Your goal: Gather each line in the entries that includes the string "можно".

Information shown:
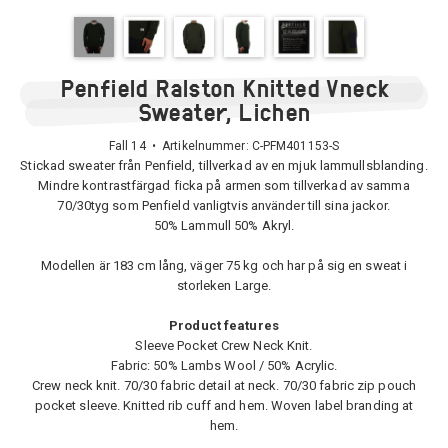
Penfield Ralston Knitted Vneck
Sweater, Lichen
Fall 14 • Artikelnummer:
C-PFM401153-S
Stickad sweater från Penfield, tillverkad av en mjuk lammullsblanding.
Mindre kontrastfärgad ficka på armen som tillverkad av samma
70/30tyg som Penfield vanligtvis använder till sina jackor.
50% Lammull 50% Akryl.
Modellen är 183 cm lång, väger 75 kg och har på sig en sweat i
storleken Large.
Product features
Sleeve Pocket Crew Neck Knit.
Fabric: 50% Lambs Wool / 50% Acrylic.
Crew neck knit. 70/30 fabric detail at neck. 70/30 fabric zip pouch
pocket sleeve. Knitted rib cuff and hem. Woven label branding at
hem.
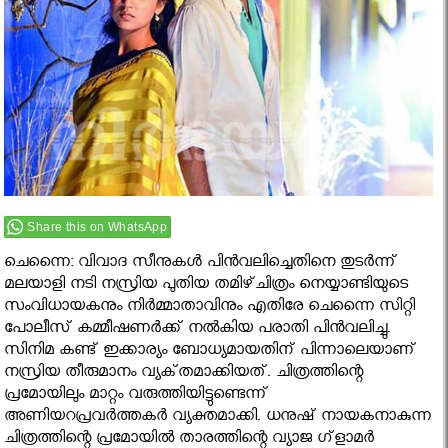
Share this on WhatsApp
ചെന്നൈ: വിവാദ സീനുകള്‍ പിന്‍വലിച്ചെതിനെ തുടര്‍ന്ന്‌
മലയാളി നടി നസ്രിയ പുതിയ തമിഴ്‌ചിത്രം നെയ്യാണ്ടിയുടെ
സംവിധായകനും നിര്‍മ്മാതാവിനും എതിരേ ചെന്നൈ സിറ്റി
പോലീസ്‌ കമ്മീഷണർക്ക് നല്‍കിയ പരാതി പിന്‍വലിച്ചു.
സിനിമ കണ്ട് ഇക്കാര്യം ബോധ്യമായതിന്‌ പിന്നാലെയാണ്‌
നസ്രിയ തീരുമാനം വ്യക്‌തമാക്കിയത്‌. ചിത്രത്തി​ന്റെ
പ്രമോയിലും മാറ്റം വരുത്തിയിട്ടുണ്ടെന്ന്
അണിയറപ്രവര്‍ത്തകര്‍ വ്യക്തമാക്കി. ധനുഷ്‌ നായകനാകുന്ന
ചിത്രത്തിന്റെ പ്രമോയില്‍ താരത്തിന്റെ വ്യാജ ഗ്‌ളാമര്‍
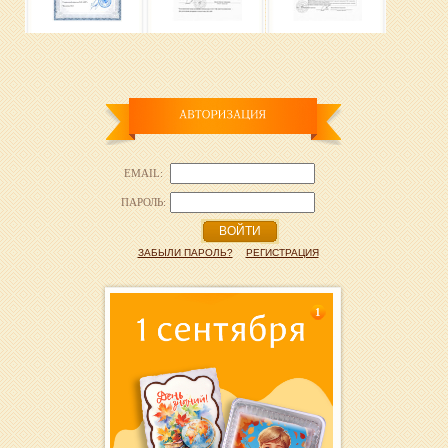
EMAIL:
ПАРОЛЬ:
ВОЙТИ
ЗАБЫЛИ ПАРОЛЬ?
РЕГИСТРАЦИЯ
1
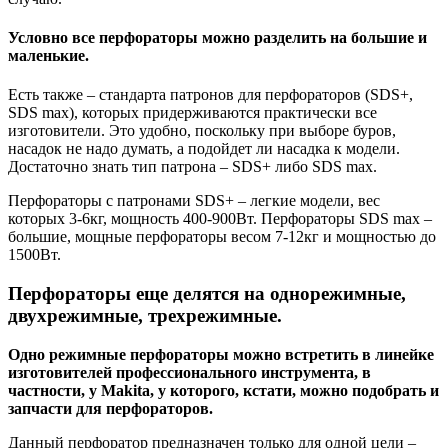
Условно все перфораторы можно разделить на большие и
маленькие.
Есть также – стандарта патронов для перфораторов (SDS+,
SDS max), которых придерживаются практически все
изготовители. Это удобно, поскольку при выборе буров,
насадок не надо думать, а подойдет ли насадка к модели.
Достаточно знать тип патрона – SDS+ либо SDS max.
Перфораторы с патронами SDS+ – легкие модели, вес
которых 3-6кг, мощность 400-900Вт. Перфораторы SDS max –
большие, мощные перфораторы весом 7-12кг и мощностью до
1500Вт.
Перфораторы еще делятся на однорежимные,
двухрежимные, трехрежимные.
Одно режимные перфораторы можно встретить в линейке
изготовителей профессионального инструмента, в
частности, у Makita, у которого, кстати, можно подобрать и
запчасти для перфораторов.
Данный перфоратор предназначен только для одной цели –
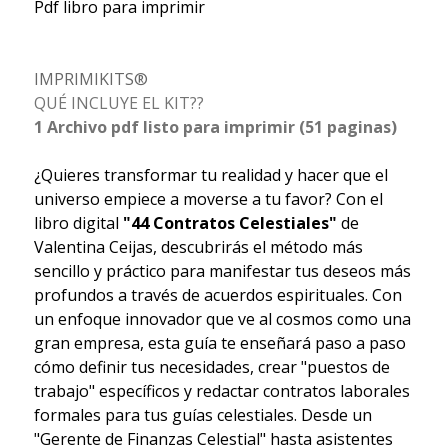
Pdf libro para imprimir
IMPRIMIKITS®
QUÉ INCLUYE EL KIT??
1 Archivo pdf listo para imprimir (51 paginas)
¿Quieres transformar tu realidad y hacer que el
universo empiece a moverse a tu favor? Con el
libro digital
"44 Contratos Celestiales"
de
Valentina Ceijas, descubrirás el método más
sencillo y práctico para manifestar tus deseos más
profundos a través de acuerdos espirituales. Con
un enfoque innovador que ve al cosmos como una
gran empresa, esta guía te enseñará paso a paso
cómo definir tus necesidades, crear "puestos de
trabajo" específicos y redactar contratos laborales
formales para tus guías celestiales. Desde un
"Gerente de Finanzas Celestial" hasta asistentes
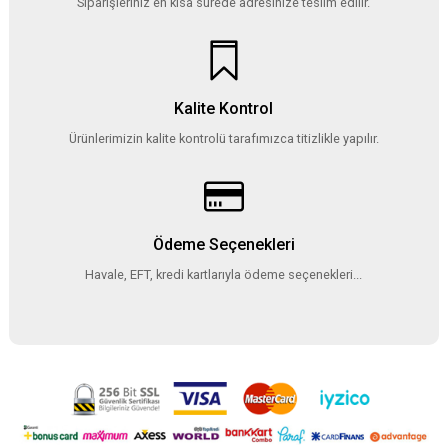
Siparişleriniz en kısa sürede adresinize teslim edilir.
Kalite Kontrol
Ürünlerimizin kalite kontrolü tarafımızca titizlikle yapılır.
Ödeme Seçenekleri
Havale, EFT, kredi kartlarıyla ödeme seçenekleri...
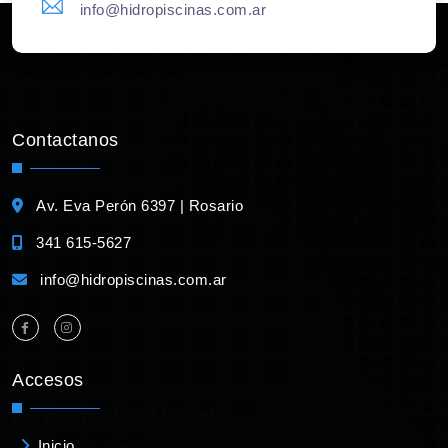
info@hidropiscinas.com.ar
Contactanos
Av. Eva Perón 6397 | Rosario
341 615-5627
info@hidropiscinas.com.ar
Accesos
Inicio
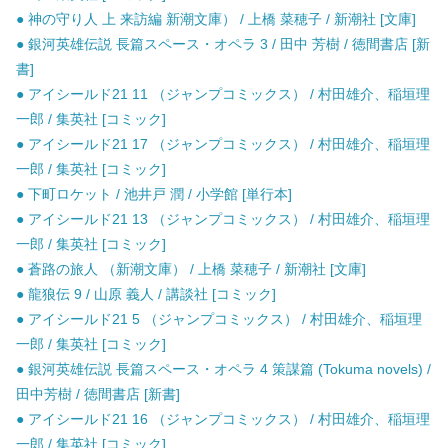
● 神の守り人 上 来訪編 新潮文庫） / 上橋 菜穂子 / 新潮社 [文庫]
● 銀河英雄伝説 長篇スペース・オペラ 3 / 田中 芳樹 / 徳間書店 [新
書]
● アイシールド21 11 （ジャンプコミックス） / 村田雄介、稲垣理
一郎 / 集英社 [コミック]
● アイシールド21 17 （ジャンプコミックス） / 村田雄介、稲垣理
一郎 / 集英社 [コミック]
● 下町ロケット / 池井戸 潤 / 小学館 [単行本]
● アイシールド21 13 （ジャンプコミックス） / 村田雄介、稲垣理
一郎 / 集英社 [コミック]
● 蒼路の旅人 （新潮文庫） / 上橋 菜穂子 / 新潮社 [文庫]
● 龍狼伝 9 / 山原 義人 / 講談社 [コミック]
● アイシールド21 5 （ジャンプコミックス） / 村田雄介、稲垣理
一郎 / 集英社 [コミック]
● 銀河英雄伝説 長篇スペース・オペラ 4 策謀篇 (Tokuma novels) /
田中芳樹 / 徳間書店 [新書]
● アイシールド21 16 （ジャンプコミックス） / 村田雄介、稲垣理
一郎 / 集英社 [コミック]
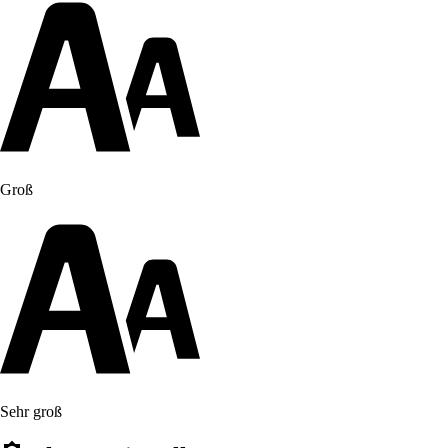
Groß
Sehr groß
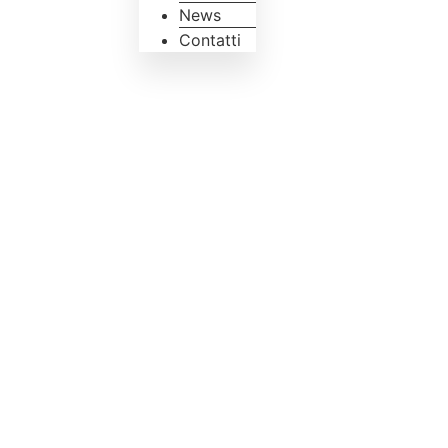
News
Contatti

Your response:
Условно все перфораторы можно разделить на большие и
Одно режимные перфораторы можно встретить в линейке
частности, у Makita, у которого, кстати, можно подобрать и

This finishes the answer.